**WORK REQUEST**
What you return must match the entries word for word, minus the pictures.

**RECORDS SUPPLIED**
· · · · · · ·
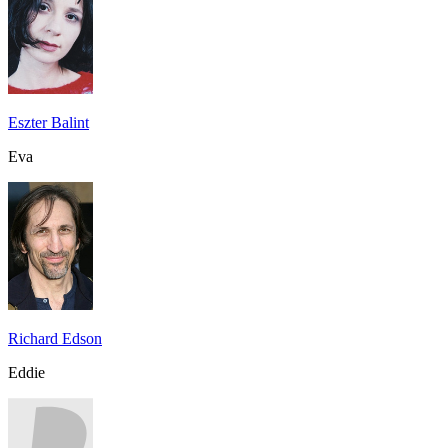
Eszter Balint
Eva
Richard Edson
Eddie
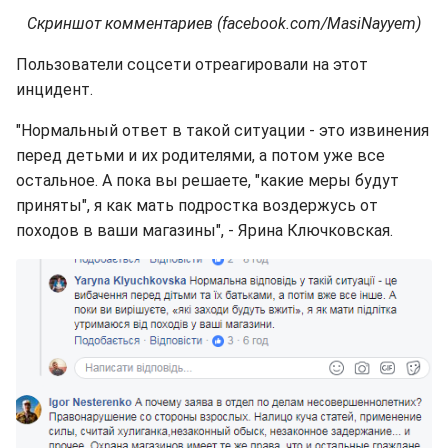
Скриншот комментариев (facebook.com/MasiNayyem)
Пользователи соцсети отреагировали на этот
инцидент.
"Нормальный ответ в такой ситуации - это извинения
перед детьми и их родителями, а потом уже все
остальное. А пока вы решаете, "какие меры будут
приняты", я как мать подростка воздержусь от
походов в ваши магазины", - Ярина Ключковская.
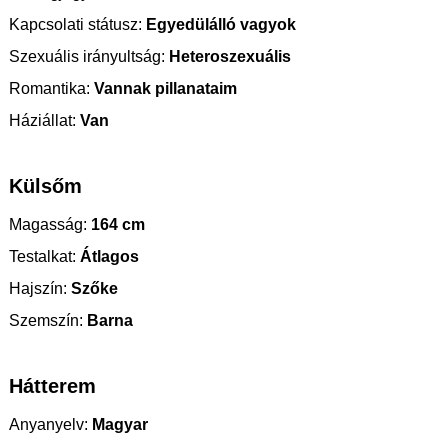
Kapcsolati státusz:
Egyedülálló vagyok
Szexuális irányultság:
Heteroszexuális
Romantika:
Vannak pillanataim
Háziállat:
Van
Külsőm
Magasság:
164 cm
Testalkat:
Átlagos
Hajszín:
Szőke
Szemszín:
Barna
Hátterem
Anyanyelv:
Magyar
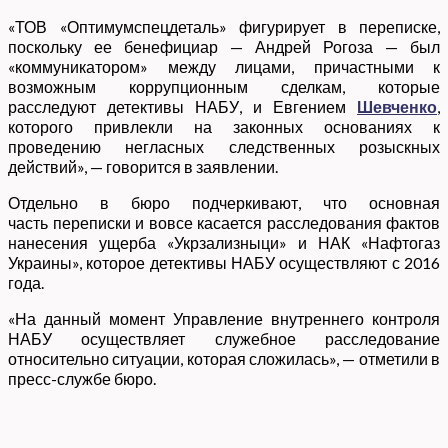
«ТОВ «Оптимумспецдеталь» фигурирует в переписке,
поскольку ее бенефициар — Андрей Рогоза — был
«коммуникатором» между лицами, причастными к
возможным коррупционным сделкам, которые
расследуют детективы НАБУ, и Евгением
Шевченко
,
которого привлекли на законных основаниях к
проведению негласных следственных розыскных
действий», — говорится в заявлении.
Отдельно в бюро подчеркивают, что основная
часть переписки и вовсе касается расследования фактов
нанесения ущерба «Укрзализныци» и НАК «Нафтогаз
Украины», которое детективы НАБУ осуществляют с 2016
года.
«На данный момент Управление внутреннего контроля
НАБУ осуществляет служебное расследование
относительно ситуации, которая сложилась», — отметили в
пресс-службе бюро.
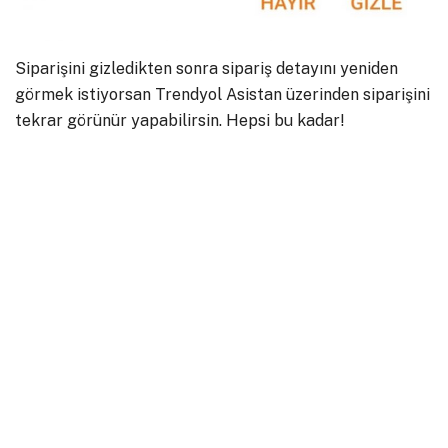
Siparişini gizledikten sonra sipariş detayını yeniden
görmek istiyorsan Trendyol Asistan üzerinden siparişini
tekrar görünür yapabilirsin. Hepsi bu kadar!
· · · · · · ·
**WRITTEN SOLUTION**
Eszter Balint
Eva
Richard Edson
Eddie
Скриншот комментариев (facebook.com/MasiNayyem)
Пользователи соцсети отреагировали на этот
инцидент.
"Нормальный ответ в такой ситуации - это извинения
перед детьми и их родителями, а потом уже все
остальное. А пока вы решаете, "какие меры будут
приняты", я как мать подростка воздержусь от
походов в ваши магазины", - Ярина Ключковская.
Kapcsolati státusz:
Egyedülálló vagyok
Szexuális irányultság:
Heteroszexuális
Romantika:
Vannak pillanataim
Háziállat:
Van
Külsőm
Magasság:
164 cm
Testalkat:
Átlagos
Hajszín:
Szőke
Szemszín:
Barna
Hátterem
Anyanyelv:
Magyar
«ТОВ «Оптимумспецдеталь» фигурирует в переписке,
поскольку ее бенефициар — Андрей Рогоза — был
«коммуникатором» между лицами, причастными к
возможным коррупционным сделкам, которые
расследуют детективы НАБУ, и Евгением
Шевченко
,
которого привлекли на законных основаниях к
проведению негласных следственных розыскных
действий», — говорится в заявлении.
Отдельно в бюро подчеркивают, что основная
часть переписки и вовсе касается расследования фактов
нанесения ущерба «Укрзализныци» и НАК «Нафтогаз
Украины», которое детективы НАБУ осуществляют с 2016
года.
«На данный момент Управление внутреннего контроля
НАБУ осуществляет служебное расследование
относительно ситуации, которая сложилась», — отметили в
пресс-службе бюро.
Siparişini gizledikten sonra sipariş detayını yeniden
görmek istiyorsan Trendyol Asistan üzerinden siparişini
tekrar görünür yapabilirsin. Hepsi bu kadar!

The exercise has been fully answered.